At the time of its release in 2011, The Elder Scrolls V: Skyrim was the pinnacle of role-playing games for the previous console generation, extending an invitation to the player to ‘live another life’ in a fully-realized, lifelike open world. And I, like so many millions around the world, accepted that invitation from Bethesda, and to date have put well over 1,000 hours into the game (and who knows how many more once I pick up the Special Edition re-release).
But unlike what other players may experience, in all the hundreds of hours I’ve put into Skyrim, I’ve never been able to fully replicate myself within the game. I can only live another life, in another person’s shoes. As a 21-year old living in England, my age is easy to replicate in a character creation menu. But with the limited categories for racial identity, I can’t even come close to representing my mixed race heritage.
As is customary with the Elder Scrolls series, the player is given the choice to customize their character at the very beginning of the game. There are a litany of options, including cosmetic additions like warpaint, all the way down to the shape of the eyebrows on their face. However, the player is only given a single option when it comes to the race of their character, presented with a variety of choices from the standard humanoid Imperials, all the way to the alien-like Argonians, and the cat-like Khajiit.
While the player might have paid little attention to their choice of race in the character creation menu, they’re forced to realize the gravity of their decision during their first journey to the Nord stronghold city of Windhelm. It is here that they first encounter the strong racial undercurrent of the game, as two Nords threaten to “pay a visit” to a local Dark Elf after sundown. What crime has the Dark Elf committed? As she tells the Dragonborn in a subsequent dialogue, nothing more than being a Dark Elf in Skyrim.
It’s at this point that the player realizes the race of their character will affect them for the rest of the game. If they choose to be a Dark Elf, an Argonian (like I did) or a Khajiit, many of the Nord characters will treat the player with open hostility, especially in Windhelm. These races are seen as second class citizens within Skyrim by the native Nords, and just as the Witcher games mirror the struggles of Native Americans through their depiction of elves, Skyrim’s Dark Elves become an allegory for the racial minorities and refugees living in the western hemisphere today.
But if the player choose not to play as either of those three races, the game changes entirely. No longer are the Nords hounding the Dragonborn, and unless the player is a Nord or Imperial, they will have significantly less at stake with regards to the outcome of Skyrim’s civil war between the Imperial Empire and the Nordic Stormcloaks.
This framing of racism revolves around which race the player chooses for their character, and it encourages two scenarios: either you’re the victim of it as a Dark Elf, or you’re impervious to its impact as, say, a Breton or Imperial. For a game that sold itself on the customization of the player character and the freedom within its world, Skyrim firmly divides the players into these two separate, and very rigid camps.
I bring up the difficulty of recreating myself within Skyrim’s character creation menu not just because it’s impossible to represent my mixed cultural background, but because I can’t experience both sides of the cultural coin.
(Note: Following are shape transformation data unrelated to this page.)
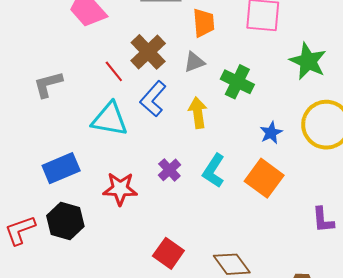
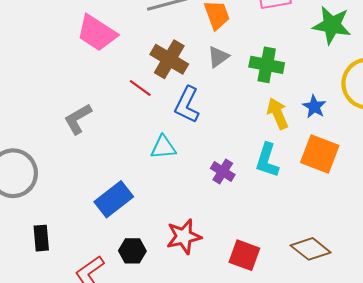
yellow arrow: (198, 113) -> (278, 113), moved
cyan triangle: (110, 119) -> (163, 147), moved, size x0.7
red star: (120, 189) -> (184, 236), moved
black hexagon: (65, 221) -> (132, 251), size x0.7

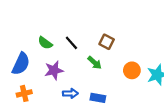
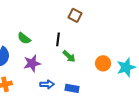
brown square: (107, 42) -> (75, 15), moved
black line: (71, 43) -> (58, 39), moved, turned 48

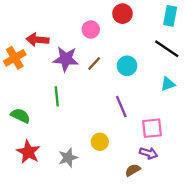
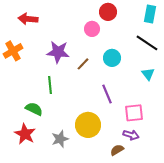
pink circle: (91, 29) -> (92, 29), moved
red arrow: (37, 40) -> (28, 19), moved
brown line: (94, 64) -> (83, 64), moved
cyan triangle: (168, 84) -> (148, 74), turned -48
green semicircle: (20, 116) -> (34, 109), moved
yellow circle: (100, 142) -> (88, 125), size x1.6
I grew up in a thoroughly middle class household, with family roots going back to my Indian family in Coventry, a hub for immigration from Asia in the mid-twentieth century. My life is divided into two camps—the times I haven’t experienced racism, and the times I can’t avoid it. My childhood environment dictated a certain degree of privilege, but when I take trips to visit family back in Coventry, I see the poverty more than half the Indian community live in, trapped in a cycle of poorly paid jobs.
Skyrim, a game that does not back away from depicting racial tension, doesn’t allow the player to experience both sides of segregated society. It firmly divides the player base into those who are targets of racism, and those who are able to ignore the ongoing oppression of the Dark Elves, Argonians and Khajiit. These three races are hounded by the hostility of the Nords, even as other player characters of other races can go freely about their business, impervious to the hot points of racial tension within the map, such as Windhelm or Markarth.
Science fiction frequently becomes a commentary on the way society functions. For example the Star Trek episode “Let That Be Your Last Battlefield” ridicules the racism of 1960s America, pitting two similar but warring alien species against one another. “Epic” or “high” fantasy uses similar methods; both Skyrim and The Witcher 2 use race to explore modern divides in society. Whereas The Witcher series highlights the systemic oppression that Native Americans have faced throughout American history, Skyrim explores the treatment of refugees and racial minorities in western society through the Dark Elves, Argonians, and Khajiit.
But Skyrim, and to a lesser extent The Witcher, only allows the player to either experience racism face to face, or see it from a distance, with no overlap between the two. People of mixed backgrounds aren’t rare in modern society; the chance that my personal experience is an anomaly is practically zero. And yet, even in games explicitly about race and the diversity of human experience, there is no nuance or in-between.
Skyrim depicts race as a rigid, divided experience, and in real life, race is anything but.